The Big Reveal: Power And Noise
Sitting on the Windows desktop, the dual-GPU Radeon HD 6990 impresses us. It uses less power than a single-GPU GeForce GTX 480 and less than the Radeon HD 5970 2 GB. It takes Nvidia’s reworked GeForce GTX 580 to show us more conservative idle power figures.
The situation changes in a big way when you apply a load. We’re not even talking about maximum power figures here. I’m simply logging three iterations of the built-in Metro 2033 benchmark—something you’d see during everyday game play, rather than a “power bug” like FurMark. On average, the Radeon HD 6990 running with its overclocked BIOS uses 94 W more than a GeForce GTX 480. And the GTX 480 already gets ridiculed for its power consumption!
We’ve seen some elegant high-performance graphics cards from AMD, but this is not one of them. It brute-forces performance like a broadsword through cloth.
So, what does it take to dissipate the heat generated by a 375 W card?
Apparently, it takes a noise chart uglier than sin itself.
The problem is that AMD doesn’t use a graceful ramp. It instead steps fan speed up and down to address thermal demands. As a result, you hear the board’s cooler accelerating and decelerating like an engine when the driver downshifts coming up to a stop light.
This is something Nvidia put a lot of thought into after getting skewered for the GeForce GTX 480. I dissected a GPU-Z log file taken while just sitting on the Just Cause 2 menu screen and came up with the following:
Up to about 78 degrees Celsius, the Radeon HD 6990's fan spins at about 2180 RPM. We’ll call that the safe zone. Within a minute or so in a 3D application, the warmest GPU heats up to somewhere between 88 and 89 degrees, and the fan cranks up to 2880 RPM. That’s “who played a trick on me and swapped my graphics card out for a GeForce GTX 480?” territory.

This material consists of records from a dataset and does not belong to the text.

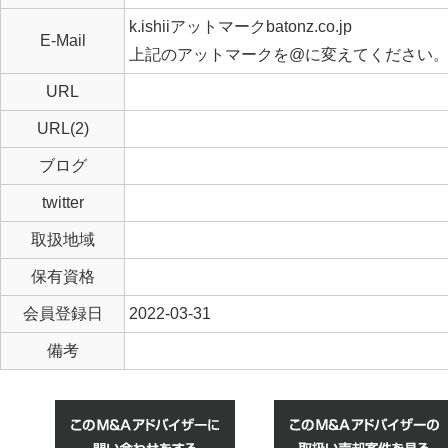
k.ishiiアットマークbatonz.co.jp
E-Mail
上記のアットマークを@に変えてください
URL
URL(2)
ブログ
twitter
取扱地域
保有資格
会員登録日
2022-03-31
備考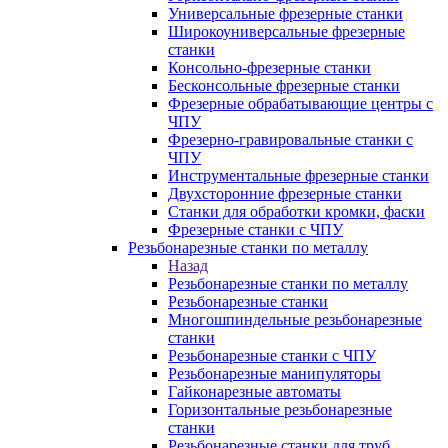
Универсальные фрезерные станки
Широкоуниверсальные фрезерные
станки
Консольно-фрезерные станки
Бесконсольные фрезерные станки
Фрезерные обрабатывающие центры с
ЧПУ
Фрезерно-гравировальные станки с
ЧПУ
Инструментальные фрезерные станки
Двухсторонние фрезерные станки
Станки для обработки кромки, фаски
Фрезерные станки с ЧПУ
Резьбонарезные станки по металлу
Назад
Резьбонарезные станки по металлу
Резьбонарезные станки
Многошпиндельные резьбонарезные
станки
Резьбонарезные станки с ЧПУ
Резьбонарезные манипуляторы
Гайконарезные автоматы
Горизонтальные резьбонарезные
станки
Резьбонарезные станки для труб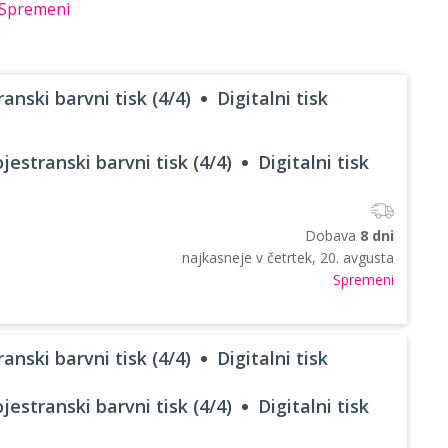
Spremeni
anski barvni tisk (4/4)
Digitalni tisk
jestranski barvni tisk (4/4)
Digitalni tisk
Dobava
8 dni
najkasneje v
četrtek, 20. avgusta
Spremeni
anski barvni tisk (4/4)
Digitalni tisk
jestranski barvni tisk (4/4)
Digitalni tisk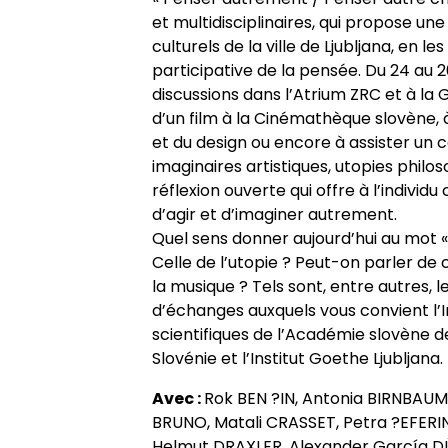
Appels à contributions
et multidisciplinaires, qui propose un
culturels de la ville de Ljubljana, en l
participative de la pensée. Du 24 au 2
discussions dans l’Atrium ZRC et à la 
d’un film à la Cinémathèque slovène, 
et du design ou encore à assister un 
imaginaires artistiques, utopies philo
réflexion ouverte qui offre à l’individ
d’agir et d’imaginer autrement.
Quel sens donner aujourd’hui au mot « p
Celle de l’utopie ? Peut-on parler d
la musique ? Tels sont, entre autres, 
d’échanges auxquels vous convient l’
scientifiques de l’Académie slovène des
Slovénie et l’Institut Goethe Ljubljana.
Avec :
Rok BEN ?IN, Antonia BIRNBAUM,
BRUNO, Matali CRASSET, Petra ?EFERI
Helmut DRAXLER, Alexander García DÜ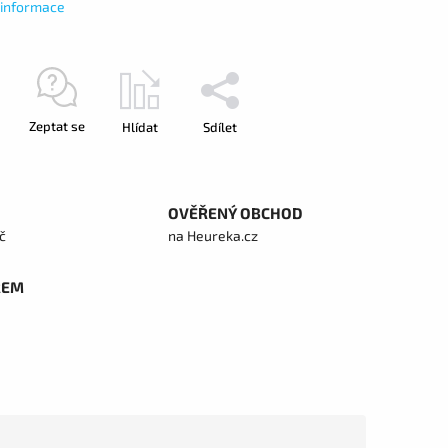
í informace
Zeptat se
Hlídat
Sdílet
OVĚŘENÝ OBCHOD
č
na Heureka.cz
REM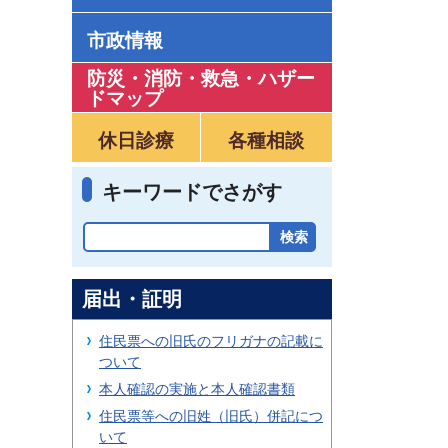
市政情報
防災・消防・救急
・
ハザー
ドマップ
休日診療
各種相談
キーワードでさがす
届出・証明
住民票への旧氏のフリガナの記載に
ついて
本人確認の実施と本人確認書類
住民票等への旧姓（旧氏）併記につ
いて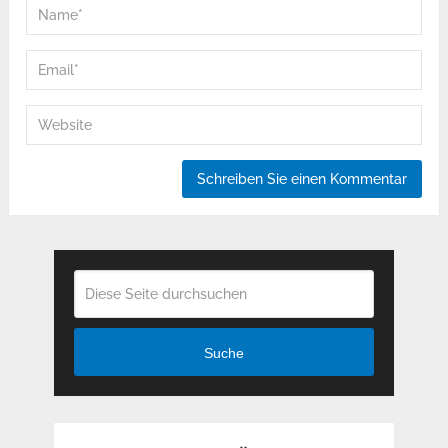
Suche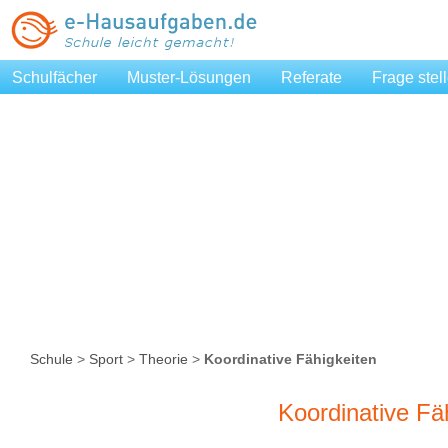
Schulfächer
Muster-Lösungen
Referate
Frage stel
Schule
>
Sport
>
Theorie
>
Koordinative Fähigkeiten
Koordinative Fä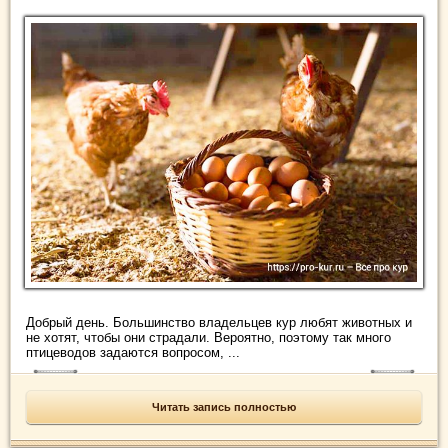
Добрый день. Большинство владельцев кур любят животных и
не хотят, чтобы они страдали. Вероятно, поэтому так много
птицеводов задаются вопросом, ...
Читать запись полностью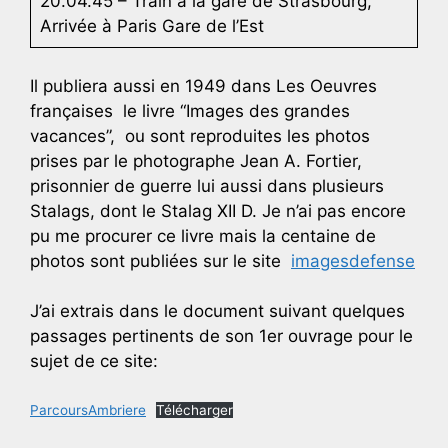
20.04.45 – Train à la gare de Strasbourg,
Arrivée à Paris Gare de l’Est
Il publiera aussi en 1949 dans Les Oeuvres
françaises le livre “Images des grandes
vacances”, ou sont reproduites les photos
prises par le photographe Jean A. Fortier,
prisonnier de guerre lui aussi dans plusieurs
Stalags, dont le Stalag XII D. Je n’ai pas encore
pu me procurer ce livre mais la centaine de
photos sont publiées sur le site
imagesdefense
J’ai extrais dans le document suivant quelques
passages pertinents de son 1er ouvrage pour le
sujet de ce site:
ParcoursAmbriere
Télécharger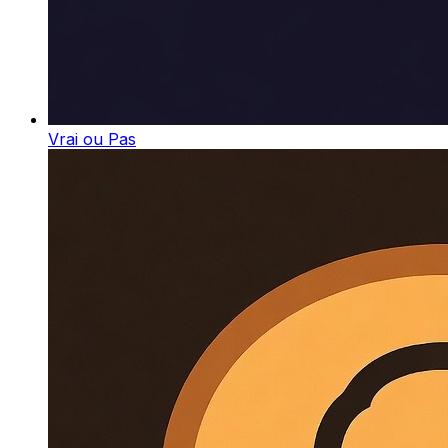
Vrai ou Pas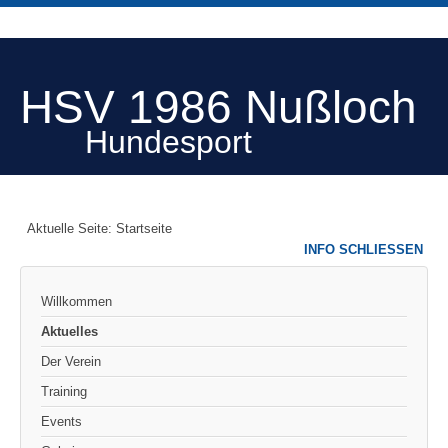
HSV 1986 Nußloch
Hundesport
Aktuelle Seite:
Startseite
INFO SCHLIESSEN
Willkommen
Aktuelles
Der Verein
Training
Events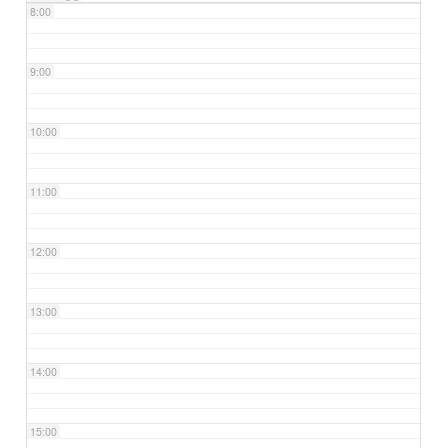
8:00
9:00
10:00
11:00
12:00
13:00
14:00
15:00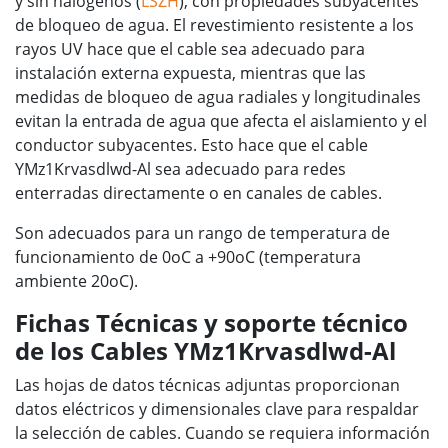
y sin halógenos (
LSZH
), con propiedades subyacentes
de bloqueo de agua. El revestimiento resistente a los
rayos UV hace que el cable sea adecuado para
instalación externa expuesta, mientras que las
medidas de bloqueo de agua radiales y longitudinales
evitan la entrada de agua que afecta el aislamiento y el
conductor subyacentes. Esto hace que el cable
YMz1Krvasdlwd-Al sea adecuado para redes
enterradas directamente o en canales de cables.
Son adecuados para un rango de temperatura de
funcionamiento de 0oC a +90oC (temperatura
ambiente 20oC).
Fichas Técnicas y soporte técnico
de los Cables YMz1Krvasdlwd-Al
Las hojas de datos técnicas adjuntas proporcionan
datos eléctricos y dimensionales clave para respaldar
la selección de cables. Cuando se requiera información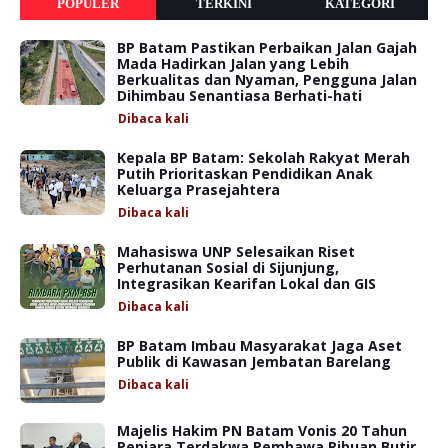
POPULER
TERKINI
KATEGORI
BP Batam Pastikan Perbaikan Jalan Gajah
Mada Hadirkan Jalan yang Lebih
Berkualitas dan Nyaman, Pengguna Jalan
Dihimbau Senantiasa Berhati-hati
Dibaca
kali
Kepala BP Batam: Sekolah Rakyat Merah
Putih Prioritaskan Pendidikan Anak
Keluarga Prasejahtera
Dibaca
kali
Mahasiswa UNP Selesaikan Riset
Perhutanan Sosial di Sijunjung,
Integrasikan Kearifan Lokal dan GIS
Dibaca
kali
BP Batam Imbau Masyarakat Jaga Aset
Publik di Kawasan Jembatan Barelang
Dibaca
kali
Majelis Hakim PN Batam Vonis 20 Tahun
Penjara Terdakwa Pembawa Ribuan Butir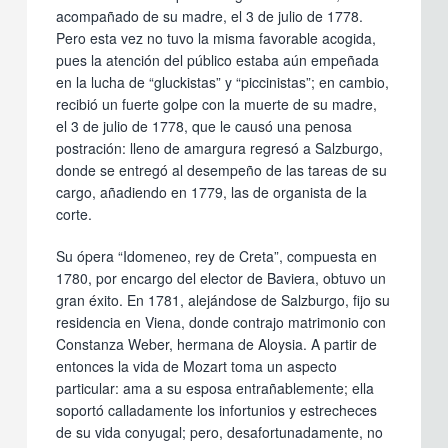
acompañado de su madre, el 3 de julio de 1778.
Pero esta vez no tuvo la misma favorable acogida,
pues la atención del público estaba aún empeñada
en la lucha de “gluckistas” y “piccinistas”; en cambio,
recibió un fuerte golpe con la muerte de su madre,
el 3 de julio de 1778, que le causó una penosa
postración: lleno de amargura regresó a Salzburgo,
donde se entregó al desempeño de las tareas de su
cargo, añadiendo en 1779, las de organista de la
corte.
Su ópera “Idomeneo, rey de Creta”, compuesta en
1780, por encargo del elector de Baviera, obtuvo un
gran éxito. En 1781, alejándose de Salzburgo, fijo su
residencia en Viena, donde contrajo matrimonio con
Constanza Weber, hermana de Aloysia. A partir de
entonces la vida de Mozart toma un aspecto
particular: ama a su esposa entrañablemente; ella
soportó calladamente los infortunios y estrecheces
de su vida conyugal; pero, desafortunadamente, no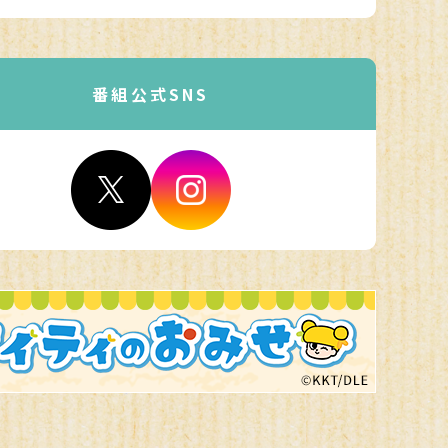
番組公式SNS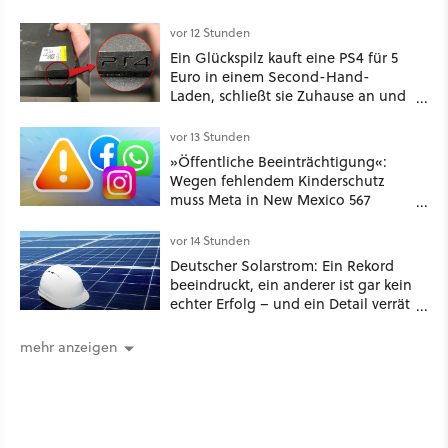
Langlebigkeit zu weit gegangen«
vor 12 Stunden
Ein Glückspilz kauft eine PS4 für 5
Euro in einem Second-Hand-
Laden, schließt sie Zuhause an und
schon hat er seine erste
funktionierende PlayStation [Best of
vor 13 Stunden
GameStar]
»Öffentliche Beeinträchtigung«:
Wegen fehlendem Kinderschutz
muss Meta in New Mexico 567
Millionen US-Dollar zahlen
vor 14 Stunden
Deutscher Solarstrom: Ein Rekord
beeindruckt, ein anderer ist gar kein
echter Erfolg – und ein Detail verrät
mehr über die Energiewende als
jede Zahl
mehr anzeigen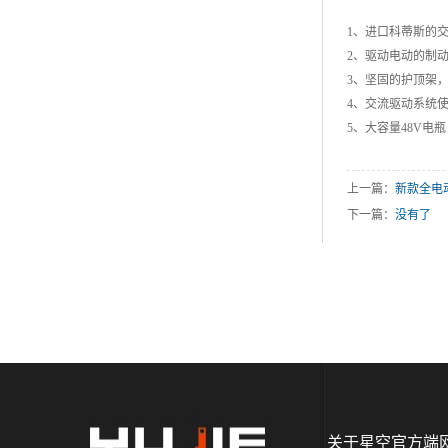
1、进口科蒂斯的
2、驱动电动的制
3、坚固的护顶架
4、交流驱动系统
5、大容量48V电
上一篇：
新款全电
下一篇：
没有了
关于星空官方端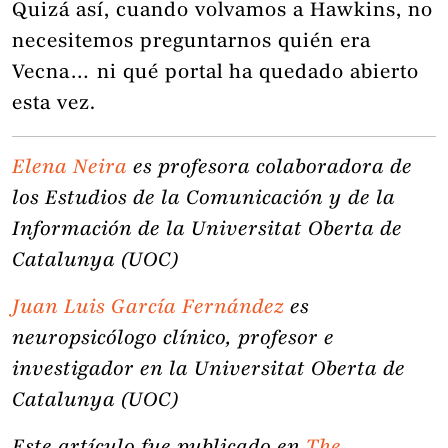
Quizá así, cuando volvamos a Hawkins, no
necesitemos preguntarnos quién era
Vecna… ni qué portal ha quedado abierto
esta vez.
Elena Neira
es profesora colaboradora de
los Estudios de la Comunicación y de la
Información de la Universitat Oberta de
Catalunya (UOC)
Juan Luis García Fernández
es
neuropsicólogo clínico, profesor e
investigador en la Universitat Oberta de
Catalunya (UOC)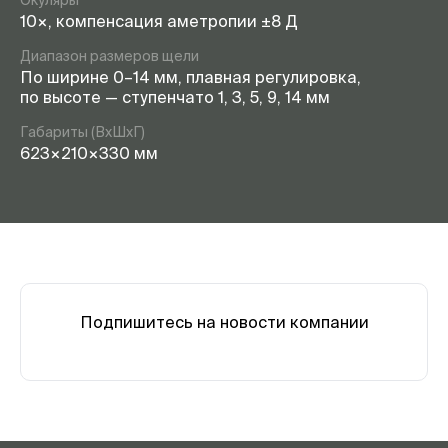
Окуляры
10×, компенсация аметропии ±8 Д
Диапазон размеров щели
По ширине 0–14 мм, плавная регулировка,
по высоте — ступенчато 1, 3, 5, 9, 14 мм
Габариты (ВxШxГ)
623×210×330 мм
Подпишитесь на новости компании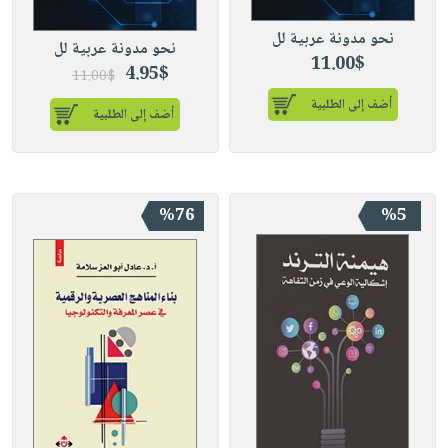
نحو مدونة عربية لل
نحو مدونة عربية لل
11.00$
4.95$
11.00$
أضف إلى الطلبية
أضف إلى الطلبية
%76
%5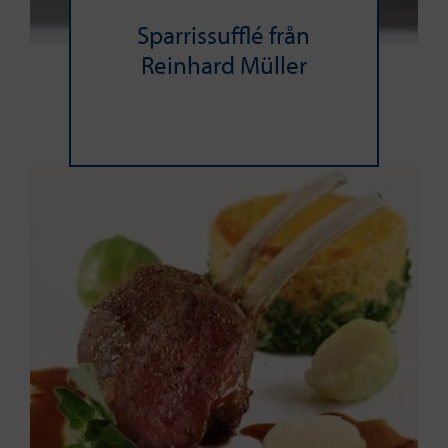
Sparrissufflé från
Reinhard Müller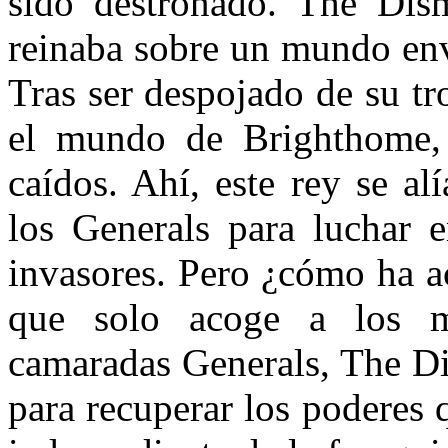
sido destronado. The Dis
reinaba sobre un mundo env
Tras ser despojado de su tr
el mundo de Brighthome, 
caídos. Ahí, este rey se a
los Generals para luchar e
invasores. Pero ¿cómo ha 
que solo acoge a los 
camaradas Generals, The D
para recuperar los poderes 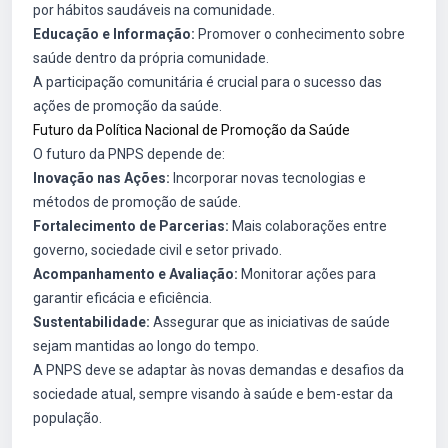
por hábitos saudáveis na comunidade.
Educação e Informação:
Promover o conhecimento sobre
saúde dentro da própria comunidade.
A participação comunitária é crucial para o sucesso das
ações de promoção da saúde.
Futuro da Política Nacional de Promoção da Saúde
O futuro da PNPS depende de:
Inovação nas Ações:
Incorporar novas tecnologias e
métodos de promoção de saúde.
Fortalecimento de Parcerias:
Mais colaborações entre
governo, sociedade civil e setor privado.
Acompanhamento e Avaliação:
Monitorar ações para
garantir eficácia e eficiência.
Sustentabilidade:
Assegurar que as iniciativas de saúde
sejam mantidas ao longo do tempo.
A PNPS deve se adaptar às novas demandas e desafios da
sociedade atual, sempre visando à saúde e bem-estar da
população.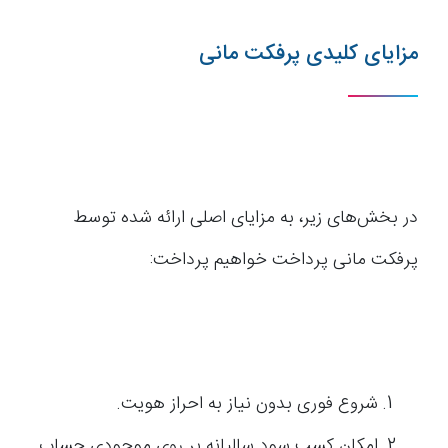
مزایای کلیدی پرفکت مانی
در بخش‌های زیر، به مزایای اصلی ارائه شده توسط
پرفکت مانی پرداخت خواهیم پرداخت:
شروع فوری بدون نیاز به احراز هویت.
امکان کسب سود سالیانه بر روی موجودی حساب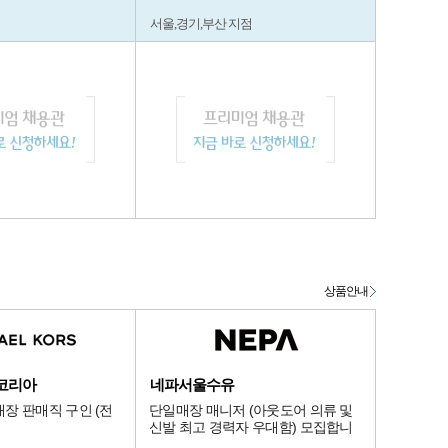
서울,경기,부산 지점
상품안내
코리아
네파서울수유
장 판매직 구인 (전
단일매장 매니저 (아웃도어 의류 및
신발 최고 경력자 우대함) 모집합니
다.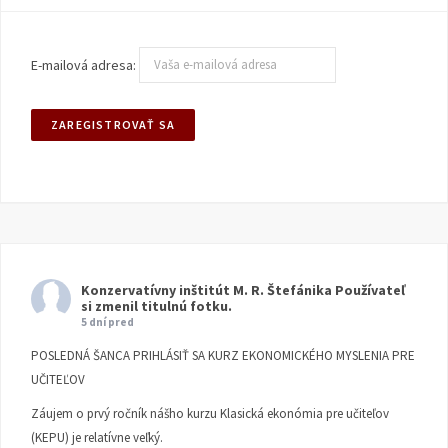
E-mailová adresa:
Konzervatívny inštitút M. R. Štefánika
Používateľ
si zmenil titulnú fotku.
5 dní pred
POSLEDNÁ ŠANCA PRIHLÁSIŤ SA KURZ EKONOMICKÉHO MYSLENIA PRE
UČITEĽOV
Záujem o prvý ročník nášho kurzu Klasická ekonómia pre učiteľov
(KEPU) je relatívne veľký.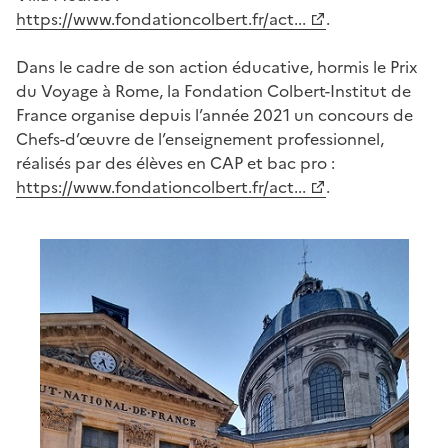
https://www.fondationcolbert.fr/act...
.
Dans le cadre de son action éducative, hormis le Prix
du Voyage à Rome, la Fondation Colbert-Institut de
France organise depuis l’année 2021 un concours de
Chefs-d’œuvre de l’enseignement professionnel,
réalisés par des élèves en CAP et bac pro :
https://www.fondationcolbert.fr/act...
.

Both the AMD and Nvidia cards crank out about 51 dB. In order to keep the card at 90 degrees or less, the fan then speeds up to 3600 RPM, or what I call Charlie Sheen F-18 mode.
There’s no excuse for a graphics card to be this loud and, if spinning its cooling fan up to 3600 RPM is the only way to keep the Radeon HD 6990 from overheating, then this product simply isn’t ready for consumption. Because the problem is related to fan speed, there’s a chance an updated firmware could smooth out the way AMD handles heat. Right now, though, there’s no way I’d install one of these things in a gaming machine.
The problem is compounded by the fact that two Radeon HD 6970s in CrossFire top out at 53.1 dB(A) (slightly louder than a single GeForce GTX 480) and two GeForce GTX 570s in SLI max out at 49.1 dB(A)—quieter than a Radeon HD 5970. Both card combinations exhaust all of their air out the back of your chassis, they’re both quieter, and the 6970s, at least, are universally faster.